- [Exercise brief]: Restate word for word the lines of the entries below, starting with the line that holds "Termékkategóriák" and ending with the line that holds "da diluire nell’acqua per", and no others.

- [Task input]:
........
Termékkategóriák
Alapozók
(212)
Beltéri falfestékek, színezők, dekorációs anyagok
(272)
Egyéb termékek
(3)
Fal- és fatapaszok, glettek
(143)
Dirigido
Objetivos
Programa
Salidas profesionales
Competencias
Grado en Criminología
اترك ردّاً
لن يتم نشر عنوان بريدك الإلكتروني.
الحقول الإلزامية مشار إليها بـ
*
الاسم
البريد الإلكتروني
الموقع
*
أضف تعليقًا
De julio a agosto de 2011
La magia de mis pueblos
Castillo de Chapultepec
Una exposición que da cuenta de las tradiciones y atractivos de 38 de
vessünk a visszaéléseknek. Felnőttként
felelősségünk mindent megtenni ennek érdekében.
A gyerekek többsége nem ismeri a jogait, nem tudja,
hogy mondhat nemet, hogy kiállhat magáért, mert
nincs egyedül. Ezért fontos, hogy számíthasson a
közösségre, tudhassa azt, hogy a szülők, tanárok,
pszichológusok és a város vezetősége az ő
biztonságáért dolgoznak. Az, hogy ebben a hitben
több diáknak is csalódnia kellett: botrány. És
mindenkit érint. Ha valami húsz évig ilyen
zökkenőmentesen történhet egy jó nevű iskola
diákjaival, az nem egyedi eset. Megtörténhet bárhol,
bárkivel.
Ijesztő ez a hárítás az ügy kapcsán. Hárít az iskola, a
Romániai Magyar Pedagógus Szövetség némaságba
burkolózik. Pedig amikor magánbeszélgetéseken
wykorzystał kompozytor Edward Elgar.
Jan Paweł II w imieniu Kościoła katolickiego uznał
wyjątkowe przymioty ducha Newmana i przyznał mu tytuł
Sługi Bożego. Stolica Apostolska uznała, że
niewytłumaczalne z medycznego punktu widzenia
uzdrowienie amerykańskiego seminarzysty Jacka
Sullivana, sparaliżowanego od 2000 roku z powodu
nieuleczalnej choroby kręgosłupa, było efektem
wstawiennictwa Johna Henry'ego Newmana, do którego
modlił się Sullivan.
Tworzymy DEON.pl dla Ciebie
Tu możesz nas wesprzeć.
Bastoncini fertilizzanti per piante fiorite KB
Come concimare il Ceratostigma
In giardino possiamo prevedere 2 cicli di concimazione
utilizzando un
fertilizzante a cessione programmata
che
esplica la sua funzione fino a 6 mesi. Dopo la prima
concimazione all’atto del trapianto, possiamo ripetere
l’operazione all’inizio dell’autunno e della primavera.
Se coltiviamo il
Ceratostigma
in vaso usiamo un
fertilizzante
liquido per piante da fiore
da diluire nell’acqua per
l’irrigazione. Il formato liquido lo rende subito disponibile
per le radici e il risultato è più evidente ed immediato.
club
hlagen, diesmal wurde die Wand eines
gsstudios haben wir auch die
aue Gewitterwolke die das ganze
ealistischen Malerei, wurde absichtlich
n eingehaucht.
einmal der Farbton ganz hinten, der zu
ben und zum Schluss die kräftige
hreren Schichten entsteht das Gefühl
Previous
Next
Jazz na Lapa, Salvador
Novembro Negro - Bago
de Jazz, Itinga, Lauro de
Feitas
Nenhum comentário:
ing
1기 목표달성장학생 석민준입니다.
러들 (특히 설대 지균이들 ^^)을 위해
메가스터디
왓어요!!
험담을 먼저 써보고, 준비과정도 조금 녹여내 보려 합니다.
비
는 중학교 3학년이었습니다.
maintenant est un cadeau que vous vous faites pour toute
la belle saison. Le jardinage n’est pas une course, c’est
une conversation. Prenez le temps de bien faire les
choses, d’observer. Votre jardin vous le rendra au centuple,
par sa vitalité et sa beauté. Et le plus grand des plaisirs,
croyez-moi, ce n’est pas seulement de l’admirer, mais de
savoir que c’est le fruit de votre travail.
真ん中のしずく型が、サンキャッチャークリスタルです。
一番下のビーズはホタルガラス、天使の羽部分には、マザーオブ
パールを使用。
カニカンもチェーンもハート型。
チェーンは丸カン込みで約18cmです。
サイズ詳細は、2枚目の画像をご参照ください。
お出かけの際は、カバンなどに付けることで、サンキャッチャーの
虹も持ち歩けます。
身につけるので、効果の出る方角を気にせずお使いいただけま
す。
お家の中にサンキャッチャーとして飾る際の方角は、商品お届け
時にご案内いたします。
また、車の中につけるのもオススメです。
........
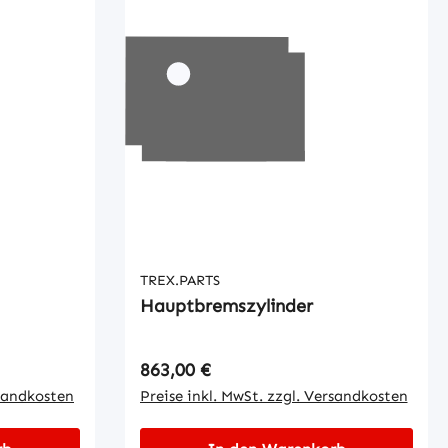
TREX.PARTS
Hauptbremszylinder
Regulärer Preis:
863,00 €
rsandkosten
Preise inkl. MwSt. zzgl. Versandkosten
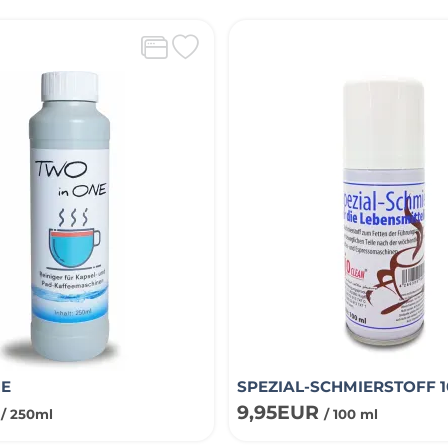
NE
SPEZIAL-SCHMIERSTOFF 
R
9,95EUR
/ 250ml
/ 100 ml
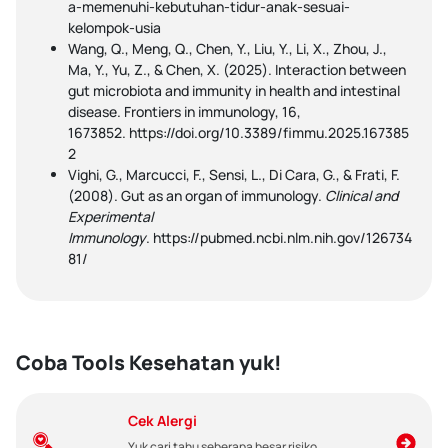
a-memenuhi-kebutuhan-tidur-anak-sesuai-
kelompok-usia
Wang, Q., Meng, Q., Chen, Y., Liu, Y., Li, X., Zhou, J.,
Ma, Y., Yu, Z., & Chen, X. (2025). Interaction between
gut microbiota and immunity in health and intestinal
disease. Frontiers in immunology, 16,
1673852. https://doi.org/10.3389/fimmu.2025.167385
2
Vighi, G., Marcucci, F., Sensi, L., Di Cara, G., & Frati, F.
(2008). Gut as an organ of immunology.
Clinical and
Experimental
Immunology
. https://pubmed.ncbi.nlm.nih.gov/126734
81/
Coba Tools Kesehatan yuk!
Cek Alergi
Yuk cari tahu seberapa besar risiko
........
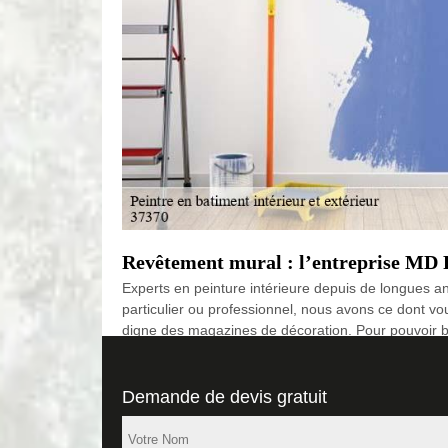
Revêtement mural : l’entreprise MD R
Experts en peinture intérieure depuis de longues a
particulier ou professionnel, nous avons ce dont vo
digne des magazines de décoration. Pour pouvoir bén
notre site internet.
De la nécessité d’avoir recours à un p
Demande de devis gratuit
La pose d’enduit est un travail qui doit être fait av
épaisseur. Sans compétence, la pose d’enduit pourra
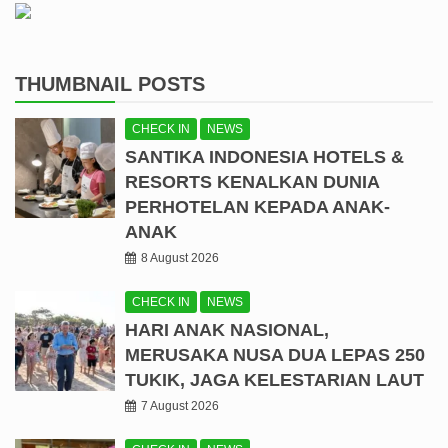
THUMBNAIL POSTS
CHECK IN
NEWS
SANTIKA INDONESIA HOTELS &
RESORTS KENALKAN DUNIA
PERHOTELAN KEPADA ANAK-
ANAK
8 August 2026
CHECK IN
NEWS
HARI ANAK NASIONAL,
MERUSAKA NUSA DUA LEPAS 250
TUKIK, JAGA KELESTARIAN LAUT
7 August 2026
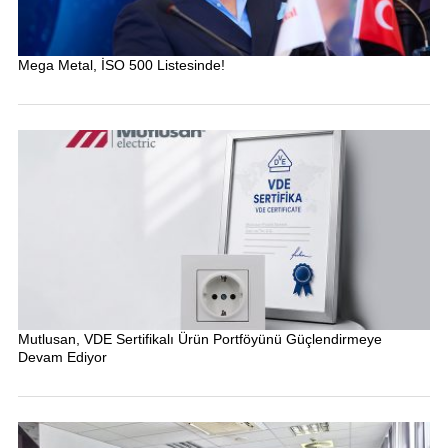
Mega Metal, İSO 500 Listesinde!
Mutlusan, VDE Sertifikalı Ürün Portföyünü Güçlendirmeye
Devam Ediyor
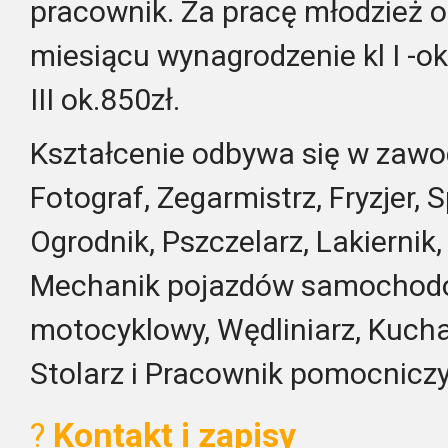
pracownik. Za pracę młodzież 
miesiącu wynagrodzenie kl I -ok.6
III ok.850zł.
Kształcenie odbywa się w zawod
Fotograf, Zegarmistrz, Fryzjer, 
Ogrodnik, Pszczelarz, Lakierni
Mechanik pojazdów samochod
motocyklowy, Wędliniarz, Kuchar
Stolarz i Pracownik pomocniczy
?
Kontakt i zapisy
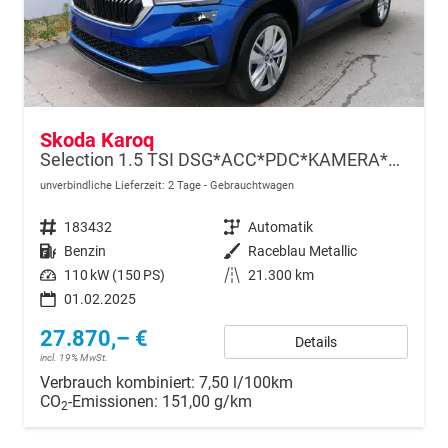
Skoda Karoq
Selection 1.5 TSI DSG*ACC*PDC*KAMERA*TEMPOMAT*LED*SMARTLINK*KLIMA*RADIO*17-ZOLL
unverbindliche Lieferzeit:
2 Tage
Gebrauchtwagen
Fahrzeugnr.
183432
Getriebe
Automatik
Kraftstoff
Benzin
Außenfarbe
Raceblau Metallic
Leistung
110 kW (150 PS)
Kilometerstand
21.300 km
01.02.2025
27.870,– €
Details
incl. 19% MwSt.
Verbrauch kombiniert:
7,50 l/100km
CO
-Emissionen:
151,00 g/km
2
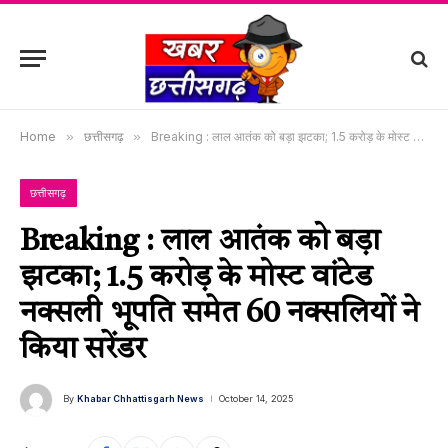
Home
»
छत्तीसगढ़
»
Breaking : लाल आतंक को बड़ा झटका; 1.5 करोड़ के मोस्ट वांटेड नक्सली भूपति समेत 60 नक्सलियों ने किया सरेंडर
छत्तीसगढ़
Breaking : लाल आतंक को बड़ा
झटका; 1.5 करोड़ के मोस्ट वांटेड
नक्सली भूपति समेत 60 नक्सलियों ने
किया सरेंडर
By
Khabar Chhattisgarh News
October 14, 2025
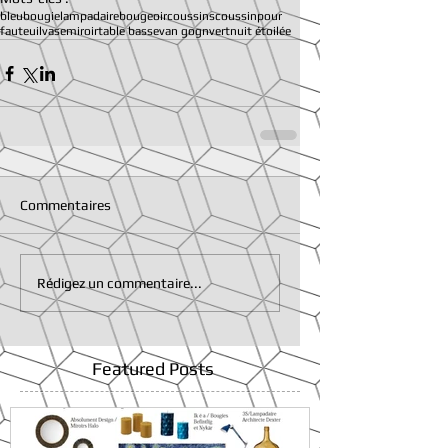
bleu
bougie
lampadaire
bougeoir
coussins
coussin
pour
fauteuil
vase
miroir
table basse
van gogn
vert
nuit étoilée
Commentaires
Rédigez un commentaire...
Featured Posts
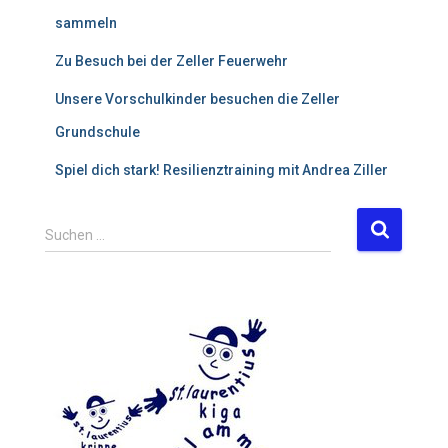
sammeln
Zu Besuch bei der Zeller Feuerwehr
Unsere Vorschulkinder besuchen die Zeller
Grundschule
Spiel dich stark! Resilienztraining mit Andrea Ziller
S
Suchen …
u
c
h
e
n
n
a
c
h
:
........
- [Solution to this task]:
Termékkategóriák
Alapozók
(212)
Beltéri falfestékek, színezők, dekorációs anyagok
(272)
Egyéb termékek
(3)
Fal- és fatapaszok, glettek
(143)
Dirigido
Objetivos
Programa
Salidas profesionales
Competencias
Grado en Criminología
اترك ردّاً
لن يتم نشر عنوان بريدك الإلكتروني.
الحقول الإلزامية مشار إليها بـ
*
الاسم
البريد الإلكتروني
الموقع
*
أضف تعليقًا
De julio a agosto de 2011
La magia de mis pueblos
Castillo de Chapultepec
Una exposición que da cuenta de las tradiciones y atractivos de 38 de
vessünk a visszaéléseknek. Felnőttként
felelősségünk mindent megtenni ennek érdekében.
A gyerekek többsége nem ismeri a jogait, nem tudja,
hogy mondhat nemet, hogy kiállhat magáért, mert
nincs egyedül. Ezért fontos, hogy számíthasson a
közösségre, tudhassa azt, hogy a szülők, tanárok,
pszichológusok és a város vezetősége az ő
biztonságáért dolgoznak. Az, hogy ebben a hitben
több diáknak is csalódnia kellett: botrány. És
mindenkit érint. Ha valami húsz évig ilyen
zökkenőmentesen történhet egy jó nevű iskola
diákjaival, az nem egyedi eset. Megtörténhet bárhol,
bárkivel.
Ijesztő ez a hárítás az ügy kapcsán. Hárít az iskola, a
Romániai Magyar Pedagógus Szövetség némaságba
burkolózik. Pedig amikor magánbeszélgetéseken
wykorzystał kompozytor Edward Elgar.
Jan Paweł II w imieniu Kościoła katolickiego uznał
wyjątkowe przymioty ducha Newmana i przyznał mu tytuł
Sługi Bożego. Stolica Apostolska uznała, że
niewytłumaczalne z medycznego punktu widzenia
uzdrowienie amerykańskiego seminarzysty Jacka
Sullivana, sparaliżowanego od 2000 roku z powodu
nieuleczalnej choroby kręgosłupa, było efektem
wstawiennictwa Johna Henry'ego Newmana, do którego
modlił się Sullivan.
Tworzymy DEON.pl dla Ciebie
Tu możesz nas wesprzeć.
Bastoncini fertilizzanti per piante fiorite KB
Come concimare il Ceratostigma
In giardino possiamo prevedere 2 cicli di concimazione
utilizzando un
fertilizzante a cessione programmata
che
esplica la sua funzione fino a 6 mesi. Dopo la prima
concimazione all’atto del trapianto, possiamo ripetere
l’operazione all’inizio dell’autunno e della primavera.
Se coltiviamo il
Ceratostigma
in vaso usiamo un
fertilizzante
liquido per piante da fiore
da diluire nell’acqua per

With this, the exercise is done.